Junior Ron Selleaze, who led the Cougars in scoring this season, and sophomore Michael Garrett, who sat out this past season and was projected to be BYU's starting point guard next year, were cited earlier this month with illegal drug possession, a violation of both school and team rules."I am working with the proper authorities gathering all of the facts in order to best determine how to help these young men in the future," said Cleveland. "As part of this process, we have referred the information to the BYU Honor Code Office.

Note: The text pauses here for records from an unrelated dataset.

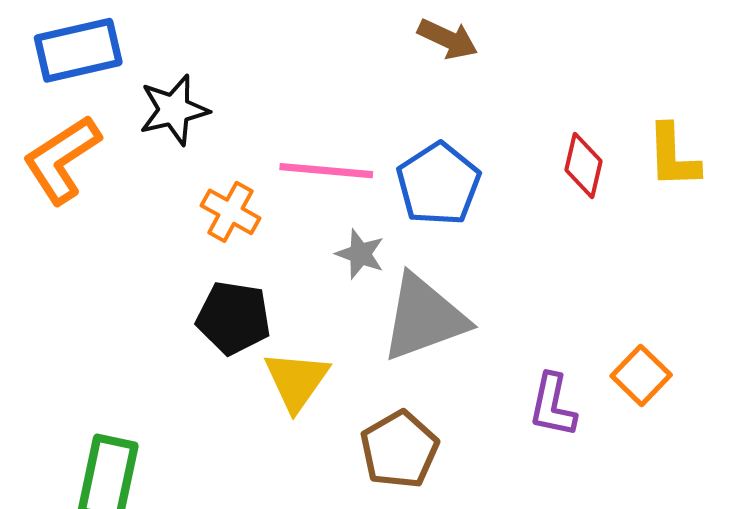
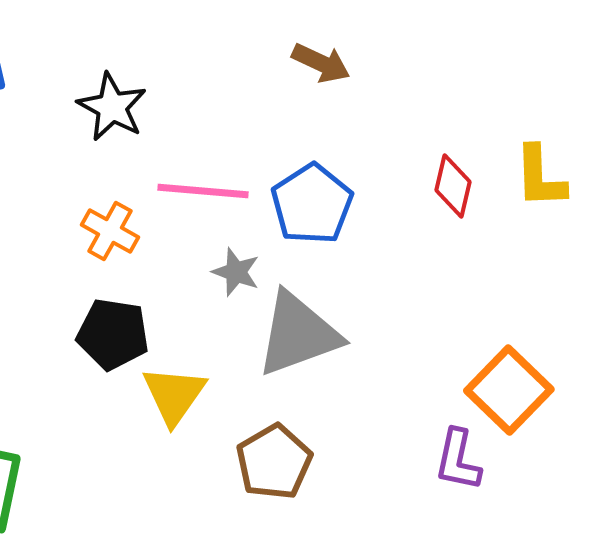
black star: (174, 110) -> (112, 107), moved, turned -30
orange square: (641, 375) -> (509, 390), size x1.5
purple L-shape: (553, 405) -> (458, 460), moved

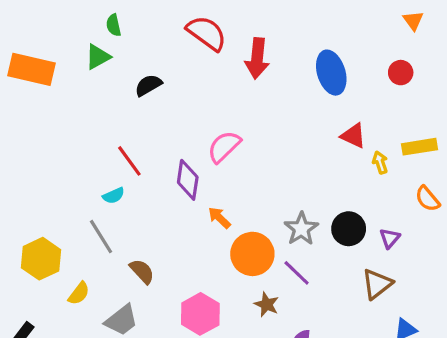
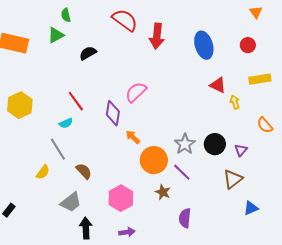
yellow rectangle: (420, 147) -> (260, 79), moved
yellow hexagon: (41, 259) -> (20, 105), moved
yellow semicircle: (79, 293) -> (43, 172), moved

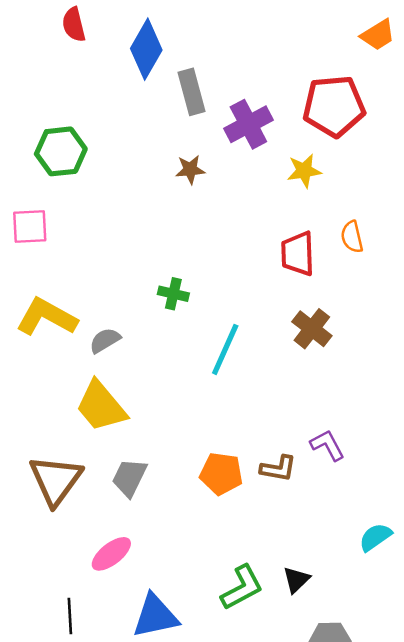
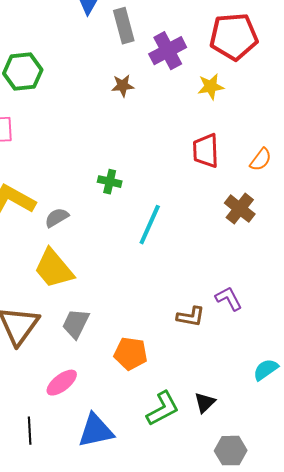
orange semicircle: (352, 237) -> (261, 160), moved, turned -130
brown cross: (312, 329) -> (240, 209), moved
orange pentagon: (221, 474) -> (131, 354), moved

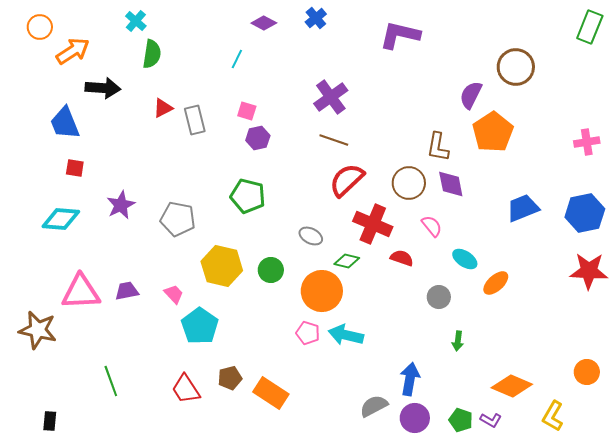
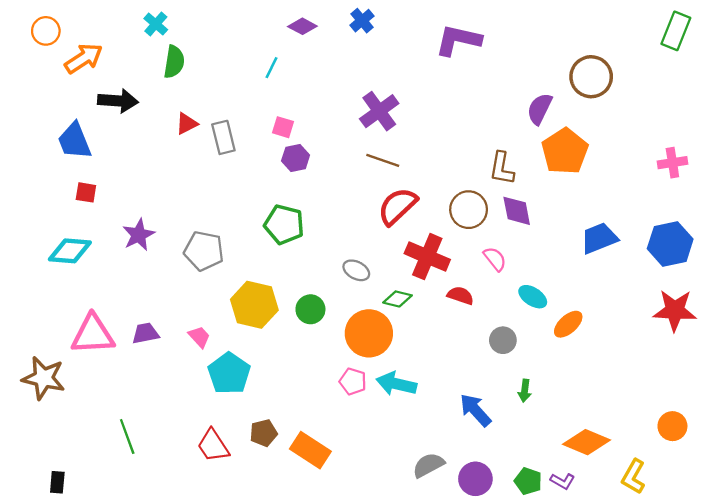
blue arrow: (410, 379) -> (475, 410), moved, turned -52

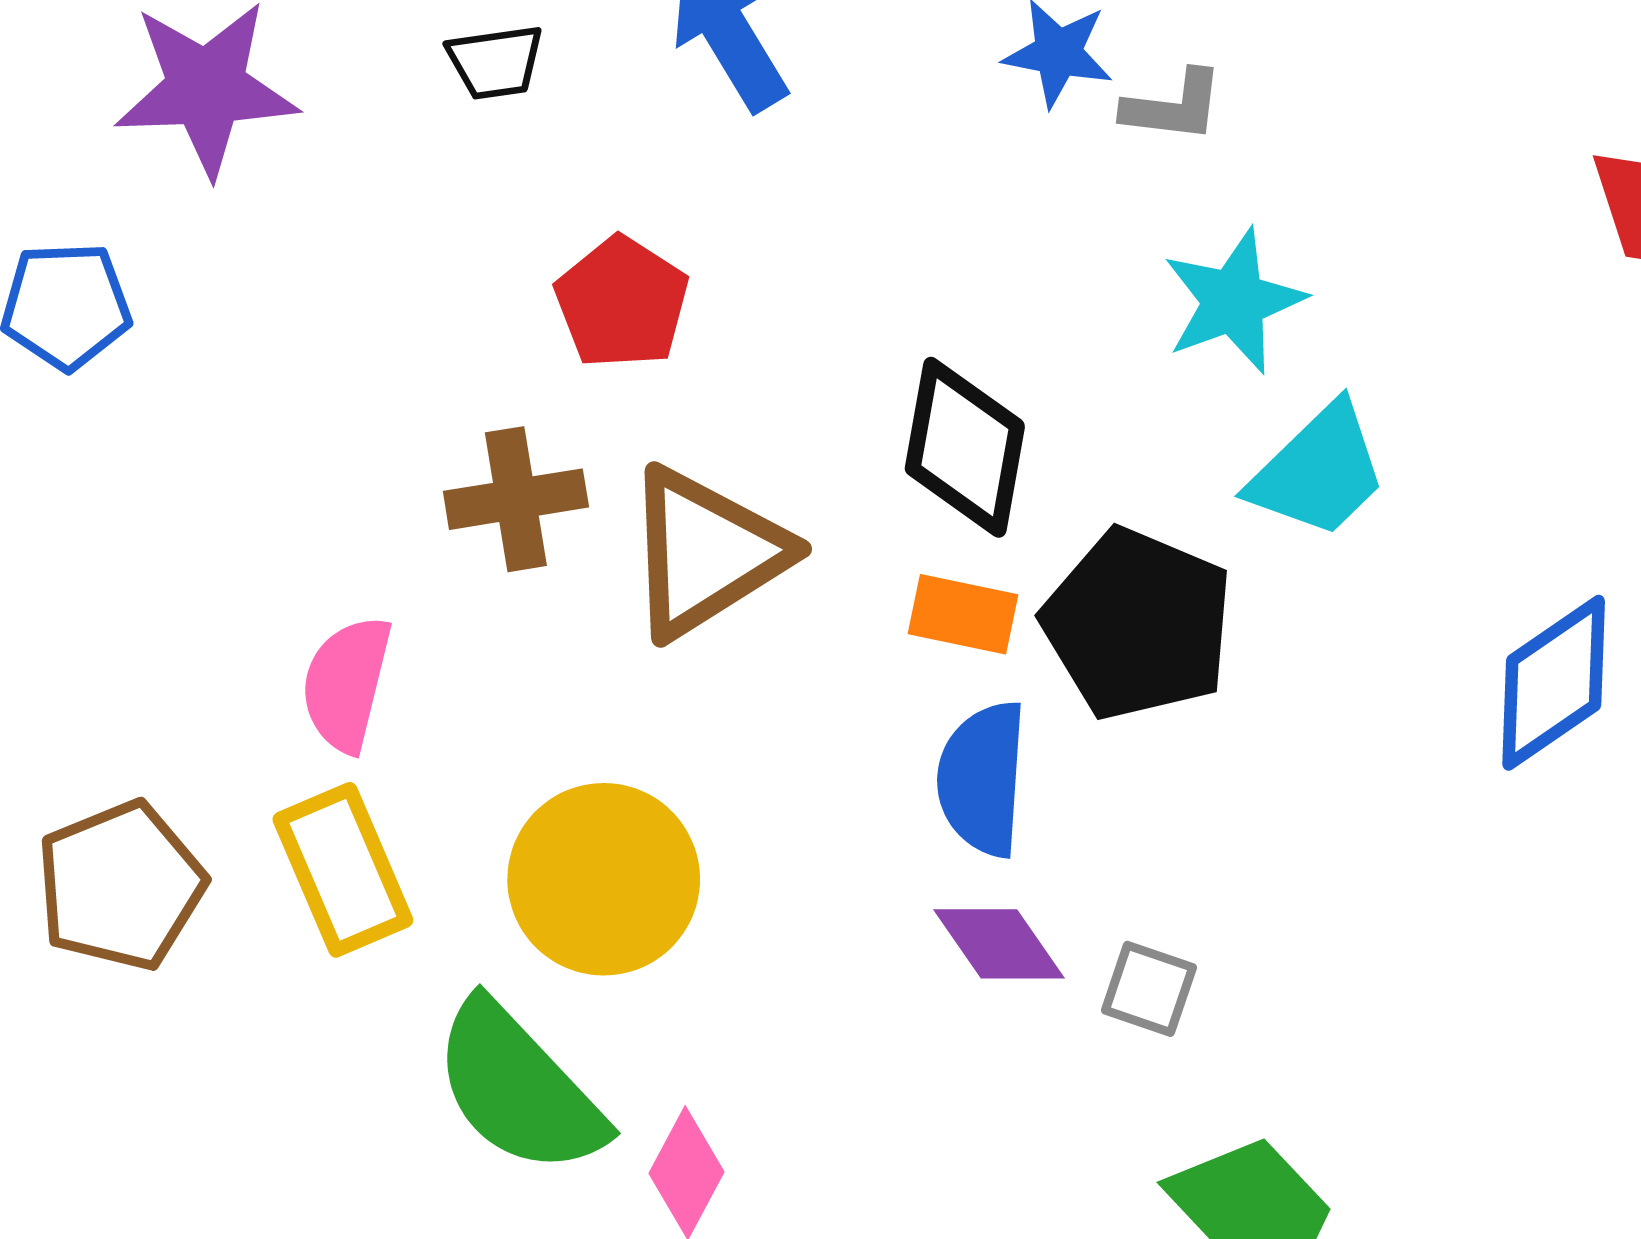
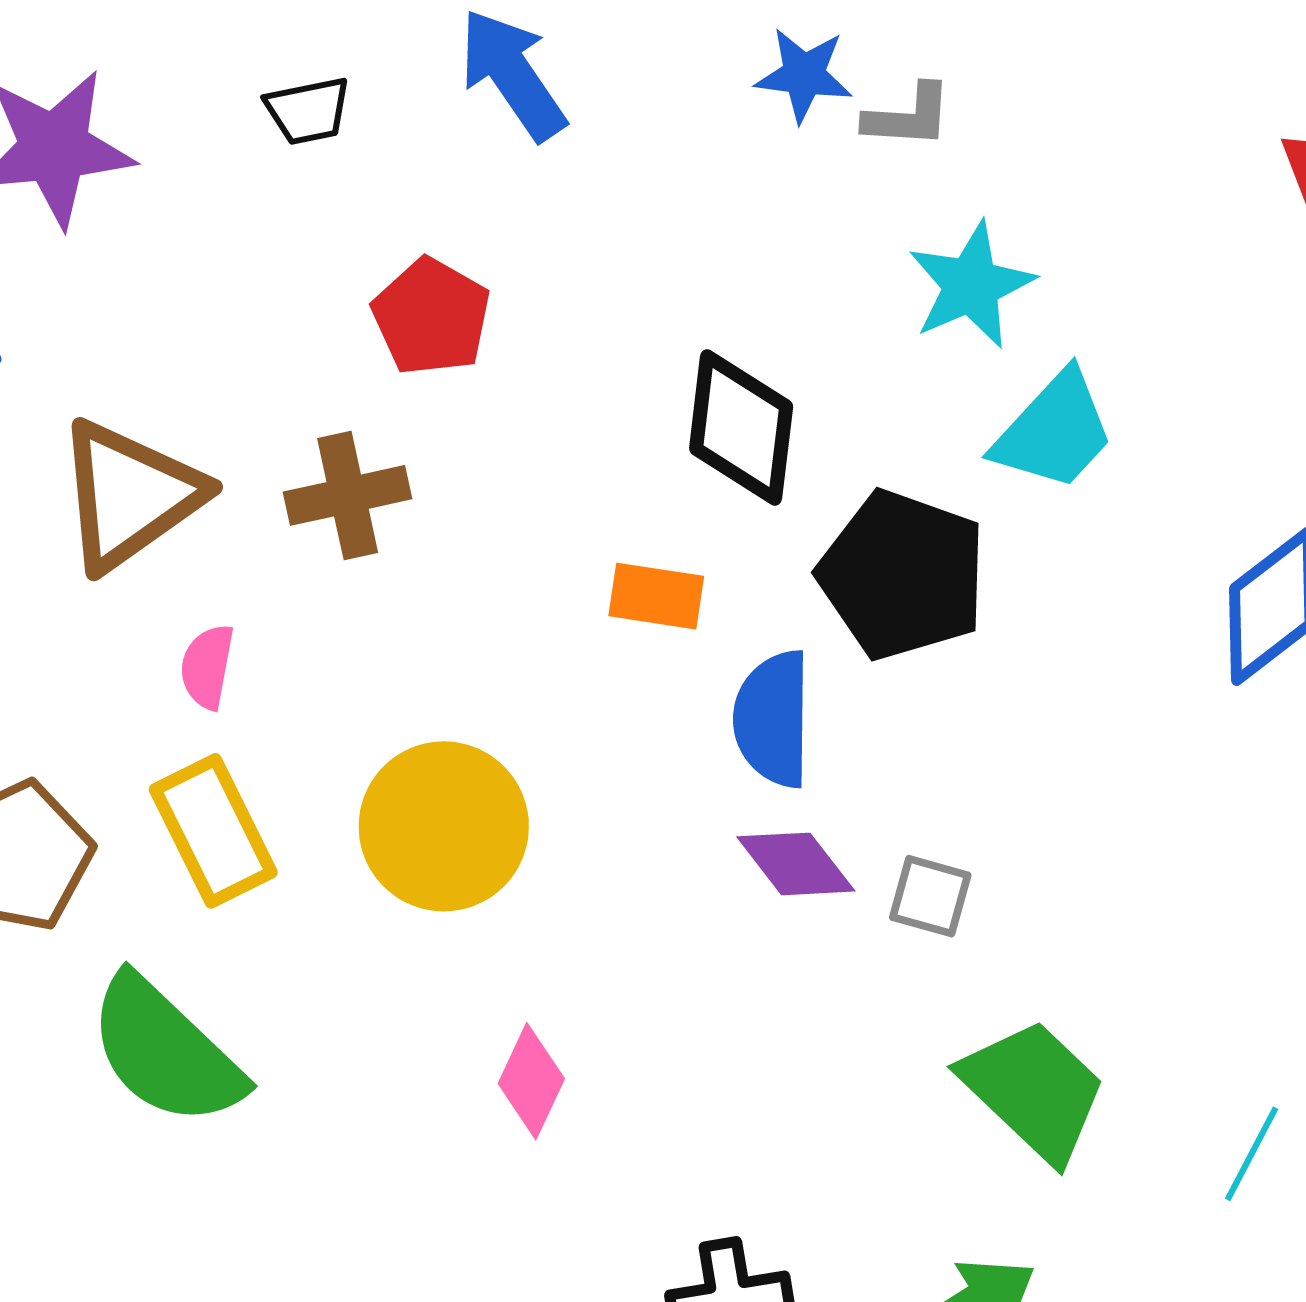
brown triangle: (706, 553) -> (130, 495), moved
orange rectangle: (963, 614) -> (656, 596), moved
pink semicircle: (347, 684) -> (207, 667), size x0.7
green semicircle: (519, 1088) -> (165, 1051), moved

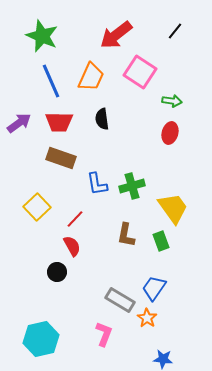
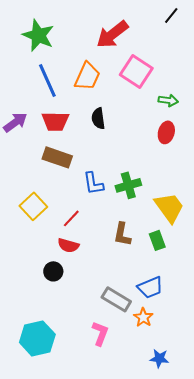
black line: (175, 31) -> (171, 15), moved
red semicircle: (72, 246) -> (68, 245), turned 135
blue trapezoid: (154, 288) -> (150, 287), turned -148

"Right now, I'm more concerned about these young men than I am with basketball," he continued. "Life is much more important than basketball, and this is a lesson in life I'm determined to get them through."

According to police reports, Selleaze and Garrett received citations for possession of marijuana March 16 at their Provo apartment, 1799 N. 950 West, No. 23, when Provo police responded to a noise complaint at 1 a.m. Two other men, Lamon Holloway of Provo and Zack Ellison of Orem, who are not BYU students, were also cited. No arrests were made.

The officers' cause for entering the apartment is unclear. Selleaze and Garrett signed documents promising to appear in court in April.

City prosecutor Steve Schreiner said an investigation is ongoing and that a decision on whether to file charges is pending. The city will either charge Selleaze and Garrett with misdemeanor drug possession or drop the case.

Cleveland learned of the alleged violations last weekend while on a recruiting trip. When he returned to Provo, he talked to the two players and decided to suspend them "indefinitely." Cleveland made it clear that as he and his staff attempt to rebuild the struggling program, standards imposed by the coaches and the university will not be compromised. "I'm not going to tolerate the violation of team rules," he said.

Selleaze and Garrett have been allowed to remain in school through the remainder of the semester, which concludes in April. During that time, the case will be reviewed by the Honor Code Office. Depending on the outcome of the school's investigation of the charges, Selleaze and Garrett could face punishment ranging from probation to expulsion.

"They are very, very disappointed," said Cleveland of the two players. "It's been a very difficult couple of days."

A 6-7 forward, Selleaze averaged 17 points a game for the Cougars after joining the team in mid-December. He was a second-team All-WAC performer and offered BYU fans hope for the future of the program. And Cougar coaches were excited about Garrett, a 6-1 prospect who was considered to be an important cog in the rebuilding process. Both Garrett and Selleaze played previously for Cleveland at Fresno City College.

"It's very unfortunate and this is another challenge to overcome," said Cleveland, who led BYU to a 9-21 record in his first season as the Cougar coach. "But we will go on."

Hours after the announcement of the suspension late Tuesday afternoon, the basketball team held its annual banquet to celebrate the 1997-98 season, which included eight more victories than the previous year, a shocking upset of nationally ranked New Mexico and an improbable berth in the WAC Tournament. Selleaze attended the affair, but none of the BYU players knew of the suspension until afterward.